Fig. 5. Foto HRSC da sonda Mars Express dos satélites de Marte, Fobos e Deimos, tirada em 16 de dezembro de 2017. Imagem: Flickr.

Entretanto, modernamente se sabe que esses satélites provavelmente não se formaram a partir do núcleo de acreção que originou Marte (sua origem é ainda cercada de mistérios [8]). Eles foram capturados posteriormente ou são resultado de um evento de colisão. Portanto, a descrição do autor de "Uranografia Geral" permanece válida em certo sentido.

27

Esta seção descreve a origem dos anéis de Saturno. Usando da teoria da nebulosa primordial, os anéis são explicados como compostos de "moléculas homogêneas, já em certo estado de condensação", ou seja, o material se apresentava "nos tempos primitivos" em estado uniforme, sem aglomerações que  teriam causado a transformação do anel em luas menores:

Se um dos pontos desse anel houvesse ficado mais denso do que outro, uma ou muitas aglomerações de substância se teriam subitamente operado e saturno contaria muitos satélites a mais.

A essa descrição devemos adicionar o entendimento moderno de que, dada a proximidade com um corpo super massivo como Saturno, o processo de acreção não teria vingado.
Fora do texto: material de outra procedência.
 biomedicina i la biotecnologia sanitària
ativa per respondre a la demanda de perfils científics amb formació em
O corpo resultante sofreria gigantescas forças de maré que causariam sua destruição [9]. Os anéis de saturno são formados por fragmentos de material que orbitam um plano específico do equador do planeta. 

Referências

[1] Aitken, R. G. (1906). The nebular hypothesis. Publications of the Astronomical Society of the Pacific, 18(107), 111-122.
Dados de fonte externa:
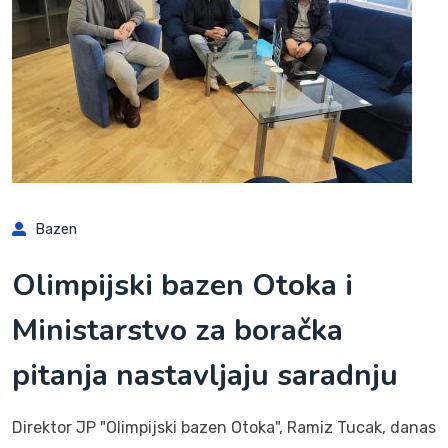
Bazen
Olimpijski bazen Otoka i
Ministarstvo za boračka
pitanja nastavljaju saradnju
Direktor JP "Olimpijski bazen Otoka", Ramiz Tucak, danas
[2] Forgan, D. H., Ilee, J. D., & Meru, F. (2018). Are Elias 2-27's spiral arms driven by self-gravity, or by a companion? A comparative spiral morphology study. The Astrophysical Journal Letters, 860(1), L5.
[3] Shu, F. H., Adams, F. C., & Lizano, S. (1987). Star formation in molecular clouds: observation and theory. Annual review of astronomy and astrophysics, 25(1), 23-81.

[4] Thiel, R (1964). E a Luz se Fez: o Romance da Astronomia. Ed. Melhoramentos, 2a Edição, p. 208.

[5] Wikipedia (2021). The formation and Evolution of the Solar System: https://en.wikipedia.org/wiki/Formation_and_evolution_of_the_Solar_System  

[6] Stevenson, D. J. (1987). Origin of the moon-The collision hypothesis. Annual review of earth and planetary sciences, 15(1), 271-315.

[7] Malcuit, R. (2021). A History of a Ruling Paradigm in the Earth and Planetary Sciences That Guided Research for Three Decades: The Giant Impact Model for the Origin of the Moon and the Earth-Moon System. In Geoforming Mars (pp. 137-199). Springer, Cham.

[8] Craddock, R. A. (2011). Are Phobos and Deimos the result of a giant impact?. Icarus, 211(2), 1150-1161.

[9] Reiffenstein, J. M. (1968). On the formation of the rings of Saturn. Planetary and Space Science, 16(12), 1511-1524.